L'attentato alla chiesa anglicana di Peshawar in Pakistan, il più grave finora avvenuto ai cristiani con più di settanta morti, è un'ingiustificabile violenza contro un popolo cristiano indifeso che prega la domenica. Chi non lo capisce non sa cosa sia la fede religiosa. Lo rivendicano i talebani che ne promettono altri. È un'ideologia dell'odio che così "purifica" il mondo dagli "infedeli" (chi ha un'altra fede o è occidentale) e che si nutre del sangue delle vittime. A Baghdad, un kamikaze si è fatto esplodere durante un funerale di musulmani sciiti. Nella capitale irakena sono stati colpiti alcuni pellegrini sciiti. Il terrorismo religioso lancia una sfida di terrore e di morte.
Lo abbiamo visto recentemente nell'assalto degli Shaabab somali (affiliati ad Al Qaida) al centro commerciale di Nairobi, che ha fatto tante vittime. Ci troviamo di fronte a un'offensiva di morte in nome di Dio, che vuole ripulire intere regioni dalla presenza di "nemici" immaginari, uccidendo donne e uomini concreti. Di fronte all'escalation di terrore mi tornano alla mente le parole di Osama bin Laden rivolte agli occidentali: «Loro vogliono il dialogo, noi la morte». Che fare? La risposta non può essere più diffidenza nei confronti dei musulmani o delle altre religioni, per poi rintanarci nella paura. Ci vuole qualcosa di più: un impegno delle religioni per dire forte che il nome di Dio non può essere profanato dal terrore. Bisogna riproporre a tutti, con le ragioni della fede, che il nome di Dío è la pace.
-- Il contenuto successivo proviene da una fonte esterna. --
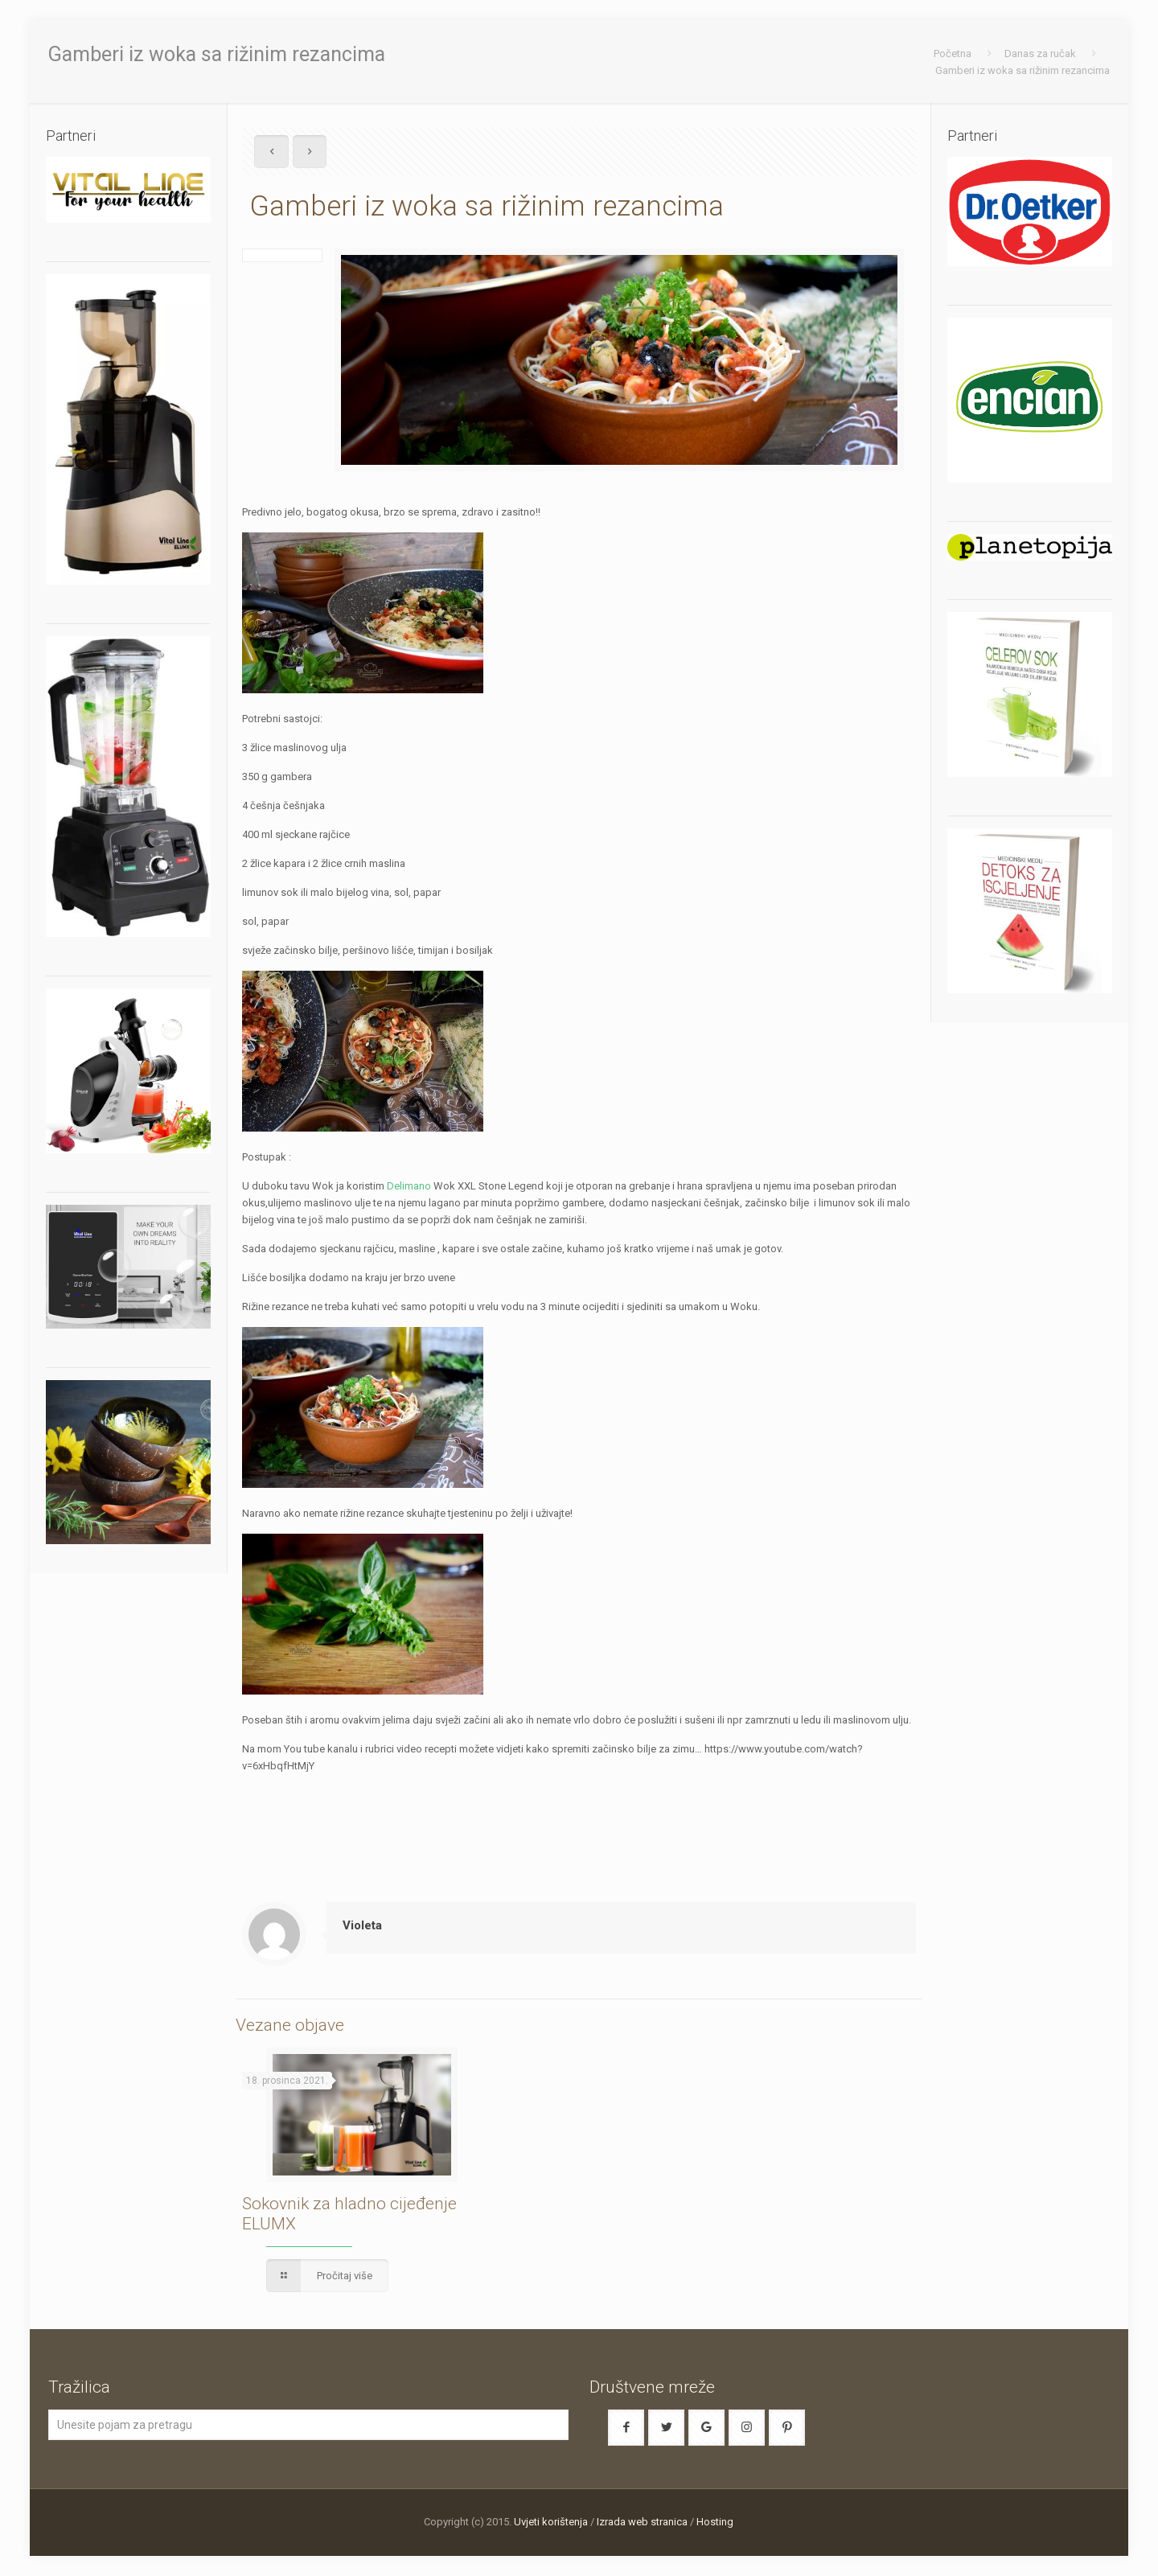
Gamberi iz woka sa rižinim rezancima (1022, 70)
Così fece Giovanni Paolo II di fronte alla Guerra fredda, quando nel 1986 convocò ad Assisi i leader delle grandi religioni i per pregare per la pace. Di nuovo, dopo i terribili attentati dell'11 settembre 2001, volle ripetere quella preghiera ad Assisi.
Papa Wojtyla considerava lo spirito di Assisi la risposta alla cultura dello scontro e dell'odio, che avrebbe affratellato non solo le religioni, ma anche i popoli. In questa prospettiva sostenne la Comunità di Sant'Egidio, perché quel cammino di Assisi continuasse. E continua. Quest'anno i leader religiosi si ritrovano a Roma dal 29 settembre al 1° ottobre. "Il coraggio della speranza" è il titolo dell'incontro, che raccoglie la sfida della crisi economica, del pessimismo sul futuro, dei conflitti, del terrorismo religioso, della violenza diffusa... Pregando gli uni accanto agli altri e dialogando, i leader religiosi mostrano una forza di pace e non la remissività alla violenza. Tra di loro, il patriarca ortodosso di Siria Giovanni, il cui fratello, il vescovo Paul, è nelle mani dei rapitori con il vescovo siriaco Mar Gregorios e padre Dall'Oglio. Il gran mufti d'Egitto si ritrova a Roma con leader cristiani, ebrei, delle religioni asiatiche e del pensiero laico. Il coraggio della speranza è uscire dal recinto autoreferenziale per predicare con decisione il dialogo, mostrando come l'odio genera solo morte.